The `ngit_sync_relay_status` metric tracks relay health:

- `1` = **Healthy** - Connected and stable
- `2` = **Disconnected** - Not connected, but no issues detected
- `3` = **Degraded** - Connection problems or unstable after recovery
- `4` = **Dead** - 24h+ of continuous failures
- `5` = **RateLimited** - Rate limit cooldown active (65s)

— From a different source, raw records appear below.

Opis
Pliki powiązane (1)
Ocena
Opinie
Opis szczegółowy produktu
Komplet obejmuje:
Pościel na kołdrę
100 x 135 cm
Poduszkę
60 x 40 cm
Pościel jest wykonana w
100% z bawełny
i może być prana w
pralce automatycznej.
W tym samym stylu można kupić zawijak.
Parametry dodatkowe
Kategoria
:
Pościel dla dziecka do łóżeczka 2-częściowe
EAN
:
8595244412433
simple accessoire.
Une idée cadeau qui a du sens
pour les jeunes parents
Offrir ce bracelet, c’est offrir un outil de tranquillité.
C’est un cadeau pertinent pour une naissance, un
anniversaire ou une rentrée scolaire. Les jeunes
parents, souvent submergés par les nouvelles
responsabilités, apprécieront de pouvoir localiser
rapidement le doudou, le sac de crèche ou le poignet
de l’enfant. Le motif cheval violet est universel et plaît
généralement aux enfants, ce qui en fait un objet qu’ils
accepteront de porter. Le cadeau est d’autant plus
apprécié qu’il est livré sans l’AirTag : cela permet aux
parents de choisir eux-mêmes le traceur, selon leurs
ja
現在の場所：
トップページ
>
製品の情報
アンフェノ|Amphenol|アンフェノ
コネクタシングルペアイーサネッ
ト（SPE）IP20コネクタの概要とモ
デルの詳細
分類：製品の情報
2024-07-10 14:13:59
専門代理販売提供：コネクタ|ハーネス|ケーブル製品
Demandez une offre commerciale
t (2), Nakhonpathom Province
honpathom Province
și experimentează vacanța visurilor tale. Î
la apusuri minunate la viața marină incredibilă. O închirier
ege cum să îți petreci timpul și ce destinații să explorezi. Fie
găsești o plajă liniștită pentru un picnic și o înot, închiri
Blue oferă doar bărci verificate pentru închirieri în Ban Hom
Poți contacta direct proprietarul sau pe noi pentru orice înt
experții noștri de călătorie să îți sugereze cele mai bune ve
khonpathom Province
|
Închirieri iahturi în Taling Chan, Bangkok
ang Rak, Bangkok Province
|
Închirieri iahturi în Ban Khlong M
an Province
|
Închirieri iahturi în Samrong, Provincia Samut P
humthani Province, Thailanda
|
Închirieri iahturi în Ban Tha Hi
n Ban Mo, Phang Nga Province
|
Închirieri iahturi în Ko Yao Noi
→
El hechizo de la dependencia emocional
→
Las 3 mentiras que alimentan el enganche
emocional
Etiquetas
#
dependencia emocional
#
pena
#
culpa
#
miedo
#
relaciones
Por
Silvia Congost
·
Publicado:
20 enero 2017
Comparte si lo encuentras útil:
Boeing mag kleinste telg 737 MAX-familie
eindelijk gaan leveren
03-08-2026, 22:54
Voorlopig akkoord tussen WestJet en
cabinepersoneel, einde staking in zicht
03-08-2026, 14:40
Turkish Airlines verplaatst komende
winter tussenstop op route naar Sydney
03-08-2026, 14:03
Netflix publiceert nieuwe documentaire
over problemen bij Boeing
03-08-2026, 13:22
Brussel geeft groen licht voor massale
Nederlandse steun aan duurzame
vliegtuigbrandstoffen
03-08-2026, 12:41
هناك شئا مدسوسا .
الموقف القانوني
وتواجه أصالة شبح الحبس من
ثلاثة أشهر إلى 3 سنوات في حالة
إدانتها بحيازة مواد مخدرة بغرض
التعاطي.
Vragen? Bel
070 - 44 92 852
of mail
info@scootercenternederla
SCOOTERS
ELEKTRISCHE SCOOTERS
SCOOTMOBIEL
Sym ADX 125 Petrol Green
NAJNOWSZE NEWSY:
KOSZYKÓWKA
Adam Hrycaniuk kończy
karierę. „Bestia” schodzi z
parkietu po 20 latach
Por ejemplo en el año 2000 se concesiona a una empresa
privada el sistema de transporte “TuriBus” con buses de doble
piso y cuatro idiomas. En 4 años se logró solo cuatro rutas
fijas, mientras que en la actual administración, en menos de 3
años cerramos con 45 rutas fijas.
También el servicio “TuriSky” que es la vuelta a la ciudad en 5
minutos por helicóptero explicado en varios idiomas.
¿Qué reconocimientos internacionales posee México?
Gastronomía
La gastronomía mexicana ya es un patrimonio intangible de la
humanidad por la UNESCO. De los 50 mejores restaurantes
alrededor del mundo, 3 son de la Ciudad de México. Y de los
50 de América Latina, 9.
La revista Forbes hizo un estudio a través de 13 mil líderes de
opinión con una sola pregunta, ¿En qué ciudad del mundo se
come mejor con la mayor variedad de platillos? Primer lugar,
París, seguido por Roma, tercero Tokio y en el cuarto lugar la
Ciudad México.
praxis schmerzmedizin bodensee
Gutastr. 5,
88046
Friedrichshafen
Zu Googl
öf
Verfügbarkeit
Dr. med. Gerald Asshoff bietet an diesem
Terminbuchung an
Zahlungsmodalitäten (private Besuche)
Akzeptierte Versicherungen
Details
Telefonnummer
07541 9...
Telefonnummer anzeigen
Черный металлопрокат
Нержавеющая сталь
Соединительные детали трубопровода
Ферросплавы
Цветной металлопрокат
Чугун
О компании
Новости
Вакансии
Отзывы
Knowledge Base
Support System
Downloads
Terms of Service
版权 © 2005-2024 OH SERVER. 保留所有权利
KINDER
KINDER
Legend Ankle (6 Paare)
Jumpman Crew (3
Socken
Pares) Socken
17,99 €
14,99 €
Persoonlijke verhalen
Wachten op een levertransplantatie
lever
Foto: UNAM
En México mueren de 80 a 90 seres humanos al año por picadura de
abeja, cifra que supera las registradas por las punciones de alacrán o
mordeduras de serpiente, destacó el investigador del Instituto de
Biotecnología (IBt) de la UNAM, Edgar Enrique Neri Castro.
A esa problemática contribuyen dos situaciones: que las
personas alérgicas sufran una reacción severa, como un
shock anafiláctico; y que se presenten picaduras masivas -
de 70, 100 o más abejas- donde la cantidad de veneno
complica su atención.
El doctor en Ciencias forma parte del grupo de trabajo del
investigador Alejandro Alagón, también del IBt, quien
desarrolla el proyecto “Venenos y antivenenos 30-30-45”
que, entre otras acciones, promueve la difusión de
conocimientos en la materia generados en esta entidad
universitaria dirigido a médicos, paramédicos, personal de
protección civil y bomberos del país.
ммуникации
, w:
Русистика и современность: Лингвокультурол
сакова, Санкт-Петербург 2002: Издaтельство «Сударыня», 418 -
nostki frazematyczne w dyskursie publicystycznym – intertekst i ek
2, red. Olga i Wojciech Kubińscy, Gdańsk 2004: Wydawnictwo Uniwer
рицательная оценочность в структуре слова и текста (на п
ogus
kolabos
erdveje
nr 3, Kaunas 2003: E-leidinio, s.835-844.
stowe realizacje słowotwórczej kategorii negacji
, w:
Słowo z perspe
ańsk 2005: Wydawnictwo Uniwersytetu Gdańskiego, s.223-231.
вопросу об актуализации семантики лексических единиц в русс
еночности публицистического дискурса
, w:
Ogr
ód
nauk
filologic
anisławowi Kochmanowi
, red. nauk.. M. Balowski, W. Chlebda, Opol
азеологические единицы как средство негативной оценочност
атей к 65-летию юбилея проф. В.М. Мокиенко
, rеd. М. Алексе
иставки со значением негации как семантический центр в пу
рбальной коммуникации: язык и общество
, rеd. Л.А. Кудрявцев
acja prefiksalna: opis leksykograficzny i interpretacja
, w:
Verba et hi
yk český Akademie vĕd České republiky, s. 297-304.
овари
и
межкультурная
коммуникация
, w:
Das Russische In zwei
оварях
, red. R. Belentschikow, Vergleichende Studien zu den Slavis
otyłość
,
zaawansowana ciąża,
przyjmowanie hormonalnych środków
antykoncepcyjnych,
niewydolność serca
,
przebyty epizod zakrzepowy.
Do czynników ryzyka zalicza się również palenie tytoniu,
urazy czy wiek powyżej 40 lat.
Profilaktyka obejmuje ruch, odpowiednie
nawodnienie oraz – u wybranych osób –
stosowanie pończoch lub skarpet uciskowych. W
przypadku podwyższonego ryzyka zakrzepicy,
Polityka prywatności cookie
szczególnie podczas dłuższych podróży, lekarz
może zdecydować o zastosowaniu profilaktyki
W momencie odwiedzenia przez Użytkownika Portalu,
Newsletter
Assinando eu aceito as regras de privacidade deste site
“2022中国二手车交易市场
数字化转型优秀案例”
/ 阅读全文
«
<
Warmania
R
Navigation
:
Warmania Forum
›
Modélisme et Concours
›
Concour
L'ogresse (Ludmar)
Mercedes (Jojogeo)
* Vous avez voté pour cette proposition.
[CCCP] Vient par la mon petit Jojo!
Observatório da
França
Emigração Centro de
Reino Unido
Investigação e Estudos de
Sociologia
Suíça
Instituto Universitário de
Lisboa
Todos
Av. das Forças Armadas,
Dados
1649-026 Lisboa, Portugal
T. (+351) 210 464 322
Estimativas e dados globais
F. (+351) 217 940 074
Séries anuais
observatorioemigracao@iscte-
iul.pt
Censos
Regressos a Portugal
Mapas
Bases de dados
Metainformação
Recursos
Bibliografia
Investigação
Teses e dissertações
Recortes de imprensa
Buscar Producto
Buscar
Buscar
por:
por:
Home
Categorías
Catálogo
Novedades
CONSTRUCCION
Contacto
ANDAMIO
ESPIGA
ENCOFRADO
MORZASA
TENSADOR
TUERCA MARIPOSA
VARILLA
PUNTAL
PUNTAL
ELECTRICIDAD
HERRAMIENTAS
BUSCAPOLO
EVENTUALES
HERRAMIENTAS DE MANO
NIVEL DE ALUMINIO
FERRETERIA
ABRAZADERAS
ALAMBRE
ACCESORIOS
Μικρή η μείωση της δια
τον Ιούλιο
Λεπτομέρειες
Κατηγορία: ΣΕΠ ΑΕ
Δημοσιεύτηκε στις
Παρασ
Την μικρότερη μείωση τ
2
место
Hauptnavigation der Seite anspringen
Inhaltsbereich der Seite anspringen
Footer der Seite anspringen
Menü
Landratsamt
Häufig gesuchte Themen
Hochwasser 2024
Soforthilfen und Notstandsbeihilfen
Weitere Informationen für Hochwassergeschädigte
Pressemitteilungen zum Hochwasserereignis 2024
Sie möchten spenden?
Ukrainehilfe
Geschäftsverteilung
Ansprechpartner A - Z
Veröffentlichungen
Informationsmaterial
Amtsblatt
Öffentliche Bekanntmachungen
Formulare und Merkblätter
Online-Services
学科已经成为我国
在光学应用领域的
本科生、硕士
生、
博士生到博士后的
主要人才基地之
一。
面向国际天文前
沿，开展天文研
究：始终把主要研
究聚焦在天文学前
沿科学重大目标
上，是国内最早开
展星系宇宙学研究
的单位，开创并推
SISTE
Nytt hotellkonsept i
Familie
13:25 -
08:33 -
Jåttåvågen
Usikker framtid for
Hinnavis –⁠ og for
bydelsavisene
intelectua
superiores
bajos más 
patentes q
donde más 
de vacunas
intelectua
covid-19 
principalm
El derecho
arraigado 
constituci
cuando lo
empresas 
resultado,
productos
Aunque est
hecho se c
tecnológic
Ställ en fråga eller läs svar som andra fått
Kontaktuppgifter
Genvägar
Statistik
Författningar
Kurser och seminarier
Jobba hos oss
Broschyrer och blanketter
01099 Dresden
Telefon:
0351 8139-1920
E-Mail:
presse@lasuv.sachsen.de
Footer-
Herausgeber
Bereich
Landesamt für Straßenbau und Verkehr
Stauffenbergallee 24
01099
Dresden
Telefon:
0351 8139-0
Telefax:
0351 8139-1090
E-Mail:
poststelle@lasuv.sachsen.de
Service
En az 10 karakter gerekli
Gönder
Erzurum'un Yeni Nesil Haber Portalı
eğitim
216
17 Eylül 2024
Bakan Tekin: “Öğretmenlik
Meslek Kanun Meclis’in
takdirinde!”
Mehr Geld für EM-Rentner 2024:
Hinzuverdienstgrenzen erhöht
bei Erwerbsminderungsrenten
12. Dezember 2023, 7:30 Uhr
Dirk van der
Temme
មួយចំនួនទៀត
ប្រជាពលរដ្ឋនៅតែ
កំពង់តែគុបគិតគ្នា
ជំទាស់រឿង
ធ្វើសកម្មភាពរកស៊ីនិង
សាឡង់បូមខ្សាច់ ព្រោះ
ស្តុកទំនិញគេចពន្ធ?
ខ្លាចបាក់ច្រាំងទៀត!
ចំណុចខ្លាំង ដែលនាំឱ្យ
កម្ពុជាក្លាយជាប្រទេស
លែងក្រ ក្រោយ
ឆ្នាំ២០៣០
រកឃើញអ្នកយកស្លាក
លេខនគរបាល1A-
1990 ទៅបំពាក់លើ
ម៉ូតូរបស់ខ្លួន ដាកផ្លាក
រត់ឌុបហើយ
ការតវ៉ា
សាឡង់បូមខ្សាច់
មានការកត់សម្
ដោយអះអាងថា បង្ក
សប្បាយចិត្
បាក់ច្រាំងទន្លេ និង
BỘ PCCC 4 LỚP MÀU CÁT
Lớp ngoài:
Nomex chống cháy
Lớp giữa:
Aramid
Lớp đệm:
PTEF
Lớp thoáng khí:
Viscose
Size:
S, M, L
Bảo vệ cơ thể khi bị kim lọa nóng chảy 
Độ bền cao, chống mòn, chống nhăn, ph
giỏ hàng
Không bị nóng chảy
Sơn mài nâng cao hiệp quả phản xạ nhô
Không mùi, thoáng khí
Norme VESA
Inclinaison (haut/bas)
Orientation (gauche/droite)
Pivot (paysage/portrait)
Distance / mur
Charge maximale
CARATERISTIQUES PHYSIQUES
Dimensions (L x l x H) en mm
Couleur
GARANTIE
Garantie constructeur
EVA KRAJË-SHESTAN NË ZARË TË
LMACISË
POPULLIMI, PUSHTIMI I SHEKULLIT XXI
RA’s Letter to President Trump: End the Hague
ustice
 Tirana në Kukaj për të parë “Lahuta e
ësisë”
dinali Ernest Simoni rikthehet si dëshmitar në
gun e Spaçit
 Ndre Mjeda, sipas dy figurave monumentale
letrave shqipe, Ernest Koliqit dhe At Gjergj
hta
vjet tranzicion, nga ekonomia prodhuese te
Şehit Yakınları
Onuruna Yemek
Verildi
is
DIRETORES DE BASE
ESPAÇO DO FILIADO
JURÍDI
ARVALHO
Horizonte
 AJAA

### Example Grafana Queries

```promql
# Relay connection status overview - count by status
sum by (relay) (ngit_sync_relay_connected == 0)  # Disconnected
sum by (relay) (ngit_sync_relay_connected == 1)  # Connecting
sum by (relay) (ngit_sync_relay_connected == 2)  # Syncing
sum by (relay) (ngit_sync_relay_connected == 3)  # Connected
sum by (relay) (ngit_sync_relay_connected == 4)  # ConnectedDegraded

# Relays still syncing (not yet fully caught up)
count(ngit_sync_relay_connected == 2)

# Relays with degraded sync (missing historic data)
count(ngit_sync_relay_connected == 4)

# Connection success rate over last hour
sum(rate(ngit_sync_connection_attempts_total{result="success"}[1h]))
/ sum(rate(ngit_sync_connection_attempts_total[1h]))

# Event sync rate (newly saved events)
rate(ngit_sync_events_synced_total[5m])

# Relays with high failure counts (potential issues)
topk(10, ngit_sync_relay_failures)

# Relay health overview - count by health state
sum(ngit_sync_relay_status == 1)  # Healthy
sum(ngit_sync_relay_status == 2)  # Disconnected
sum(ngit_sync_relay_status == 3)  # Degraded
sum(ngit_sync_relay_status == 4)  # Dead
sum(ngit_sync_relay_status == 5)  # RateLimited
```

### Example Alerts

```yaml
# Alert if relay stuck in dead state for > 1 day
- alert: SyncRelayDead
  expr: ngit_sync_relay_status == 4  # Dead state
  for: 1d
  labels:
    severity: warning
  annotations:
    summary: "Sync relay {{ $labels.relay }} is dead (24h+ failures)"

# Alert if relay stuck in syncing state for > 1 hour
- alert: SyncRelaySlow
  expr: ngit_sync_relay_connected == 2  # Syncing state
  for: 1h
  labels:
    severity: info
  annotations:
    summary: "Sync relay {{ $labels.relay }} taking >1h to complete historic sync"

# Alert if too many relays are degraded
- alert: SyncManyDegraded
  expr: sum(ngit_sync_relay_status == 3) > 5  # Degraded state
  for: 15m
  labels:
    severity: warning
  annotations:
    summary: "{{ $value }} relays in degraded state"
```

### Design Rationale

**In-memory health tracking with Prometheus visibility** was chosen over database persistence because:

1. **Scale**: <100 relays means per-relay labels have acceptable cardinality
2. **Simplicity**: No database schema, migrations, or cleanup needed
3. **Operator visibility**: Prometheus + Grafana provide better dashboards than custom queries
4. **Restart behavior**: Conservative initial backoff (5s + jitter) avoids thundering herd on restart
5. **Historical data**: Prometheus retains health history; in-memory state only needs current status

See [GRASP-02 Proactive Sync](grasp-02-proactive-sync.md) for full architecture details.